Vulnerable children aged between five and 11 years old have become eligible for their first COVID-19 vaccine.
The NHS vaccination programme has started to roll out to children aged between 5 and 11 who are most at risk of COVID-19 in Wirral.
Children aged 5 -11 who are in a clinical risk group or who live with someone who is in immunosuppressed will be able to get the first dose of the COVID vaccine in line with advice set out by the Joint Committee on Vaccination and Immunisation (JCVI).
Wirral’s Director of Public Health, Julie Webster said, “I encourage as many as parents and guardians in Wirral to make sure their children get the jab when contacted.
“To those who are on the fence, I want to reassure them that no new vaccine for children would have been approved unless the expected standards of safety, quality and effectiveness had been met.”
Eligible children include those with diabetes, immunosuppression, learning disabilities, and other conditions as outlined by the UK Health Security Agency in the Green Book.
Parents and guardians should wait for the NHS to contact them – when it is their child’s turn to get the vaccine.
GP led teams in Wirral have been identifying eligible children, to help get children protected as quickly as possible – with vaccinations for this group starting to be rolled out this week.
All eligible 5-11 year olds will be offered two 10 microgram doses of the Pfizer vaccine eight weeks apart – a third of the amount used for adult vaccinations.
Nationally, the NHS has already delivered over 3.5 million vaccinations to people aged 12-17, including over 2.4 million first doses.
And just two weeks after the expansion of the booster programme, to all 16 and 17 year olds, over half of eligible young people in this age group have already had their top-up protection.
Frequently Asked Questions
What are the eligibility criteria for the clinical risk group for 5 to 11-year-olds?
A clinician will determine whether or not a child within this age group should be offered COVID-19 vaccination. Children considered at higher risk of severe COVID-19 include those who have:
- chronic respiratory disease
- chronic heart conditions
- chronic conditions of the kidney, liver or digestive system
- chronic neurological disease
- severe, profound or multiple learning disabilities, Down’s syndrome or are on the learning disability register
- endocrine disorders
- a weakened immune system due to a treatment (such as steroid medicine, biological therapy, chemotherapy or radiotherapy)
- asplenia or dysfunction of the spleen
- serious genetic irregularities that affect a number of systems, including mitochondrial disease and chromosomal abnormalities
Children who are about to receive planned immunosuppressive therapy should be considered for vaccination prior to commencing therapy.
A full list of the eligibility criteria is available in table 4 of the Green Book, chapter 14a.
What are the eligibility criteria for 5 to 11-year-olds classed as a household contact of someone who is immunosuppressed?
Children aged 5 to 11 years who are expected to share living accommodation on most days (and therefore for whom continuing close contact is unavoidable) with individuals of any age who are immunosuppressed will be entitled to COVID-19 vaccination.
Are the COVID-19 vaccines for 5 to 11-year-olds the same as those used for adults?
The preferred option for children in this cohort is the Pfizer-BioNTech COVID-19 vaccine (Comirnaty®) 10 micrograms dose concentrate, which is a formulation for children aged 5 to 11. However, it is recognised that in exceptional circumstances, and where it is in the best interests of the patient, clinicians may decide to vaccinate children and young people under the age of 12 with a smaller volume of the adult version of the vaccine (a fractionated dose).
What adjustments are being made to support children with additional needs attending vaccination appointments?
Our standards require sites to allocate more time for vaccinating children.

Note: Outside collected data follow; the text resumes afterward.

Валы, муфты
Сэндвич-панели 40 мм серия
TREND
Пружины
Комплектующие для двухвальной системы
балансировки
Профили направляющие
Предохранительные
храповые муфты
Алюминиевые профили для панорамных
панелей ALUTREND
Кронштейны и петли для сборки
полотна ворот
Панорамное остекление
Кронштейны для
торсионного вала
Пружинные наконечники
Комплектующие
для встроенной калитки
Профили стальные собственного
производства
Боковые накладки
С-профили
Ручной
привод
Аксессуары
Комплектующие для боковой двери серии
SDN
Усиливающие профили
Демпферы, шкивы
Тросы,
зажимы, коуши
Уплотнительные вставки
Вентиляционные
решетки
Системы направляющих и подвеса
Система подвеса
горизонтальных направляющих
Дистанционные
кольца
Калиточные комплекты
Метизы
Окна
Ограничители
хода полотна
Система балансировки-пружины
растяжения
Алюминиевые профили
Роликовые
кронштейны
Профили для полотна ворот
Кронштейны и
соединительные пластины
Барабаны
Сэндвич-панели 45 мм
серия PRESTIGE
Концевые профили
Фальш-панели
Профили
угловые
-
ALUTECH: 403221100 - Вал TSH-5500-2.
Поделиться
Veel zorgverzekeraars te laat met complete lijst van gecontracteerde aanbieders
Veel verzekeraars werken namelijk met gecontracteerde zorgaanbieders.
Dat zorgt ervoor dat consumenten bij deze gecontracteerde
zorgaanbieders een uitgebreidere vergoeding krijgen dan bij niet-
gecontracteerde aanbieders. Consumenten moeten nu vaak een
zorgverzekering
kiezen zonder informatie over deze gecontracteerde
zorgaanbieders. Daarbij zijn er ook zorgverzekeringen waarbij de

If a child will require any reasonable adjustments at their vaccination appointment to support attendance and delivery of the vaccination, parents should make any requirements needed known when they are booking the appointment on behalf of their child. It is important services are aware of any appropriate arrangements needed in advance.
What safeguarding measures are the NHS putting in place?

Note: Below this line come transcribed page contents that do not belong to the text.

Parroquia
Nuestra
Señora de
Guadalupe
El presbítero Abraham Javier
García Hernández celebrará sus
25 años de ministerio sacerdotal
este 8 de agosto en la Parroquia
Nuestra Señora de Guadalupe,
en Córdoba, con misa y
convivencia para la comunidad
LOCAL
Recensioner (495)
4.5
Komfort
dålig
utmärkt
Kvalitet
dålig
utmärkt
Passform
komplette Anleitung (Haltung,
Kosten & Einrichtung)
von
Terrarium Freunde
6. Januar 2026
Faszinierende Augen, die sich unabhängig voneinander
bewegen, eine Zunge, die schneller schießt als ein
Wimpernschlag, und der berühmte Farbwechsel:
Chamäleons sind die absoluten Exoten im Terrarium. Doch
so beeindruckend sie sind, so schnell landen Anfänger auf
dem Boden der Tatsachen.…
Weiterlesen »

Additional safeguarding standards will be in place for staff involved in vaccinating this age group. All the clinical staff working in the centre are required to have an enhanced Disclosure and Barring Service check. In addition, all staff (excluding stewards) must have additional bespoke training.
Will vaccination staff be offered special training?

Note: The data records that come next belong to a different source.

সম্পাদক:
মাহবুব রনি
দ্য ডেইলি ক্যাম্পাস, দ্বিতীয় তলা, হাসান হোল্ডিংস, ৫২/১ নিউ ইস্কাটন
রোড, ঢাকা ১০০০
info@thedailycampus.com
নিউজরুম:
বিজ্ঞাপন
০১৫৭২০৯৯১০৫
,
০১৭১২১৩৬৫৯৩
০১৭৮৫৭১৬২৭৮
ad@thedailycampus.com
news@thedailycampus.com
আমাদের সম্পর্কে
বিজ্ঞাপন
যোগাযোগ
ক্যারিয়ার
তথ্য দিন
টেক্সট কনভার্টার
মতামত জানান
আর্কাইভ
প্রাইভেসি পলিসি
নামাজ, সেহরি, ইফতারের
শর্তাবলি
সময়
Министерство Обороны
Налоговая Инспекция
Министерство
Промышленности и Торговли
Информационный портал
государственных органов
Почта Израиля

A number of additional resources have been prepared to assist providers in preparing the workforce and the environment for young children. All staff involved in vaccinating 5 to 11-year-olds will have appropriate training specific to communicating with and vaccinating this age group. For staff vaccinating children with special educational needs and disabilities, all clinical staff are required to have the skill and competences to care for this group of patients.
Will vaccination appointments be available at flexible times to fit around families’ work and school commitments?
Vaccination sites should ensure a range of times are available which are convenient to parents and children.
Can vaccination be provided with a nasal spray like with flu?
No, the COVID-19 vaccine is currently only available as an injection.
What happens if my local GP has opted out of giving vaccines to this age group?
GPs who aren’t providing vaccinations to this age group have been asked to identify all eligible patients on their lists and ensure they receive an invitation for vaccination at another local site.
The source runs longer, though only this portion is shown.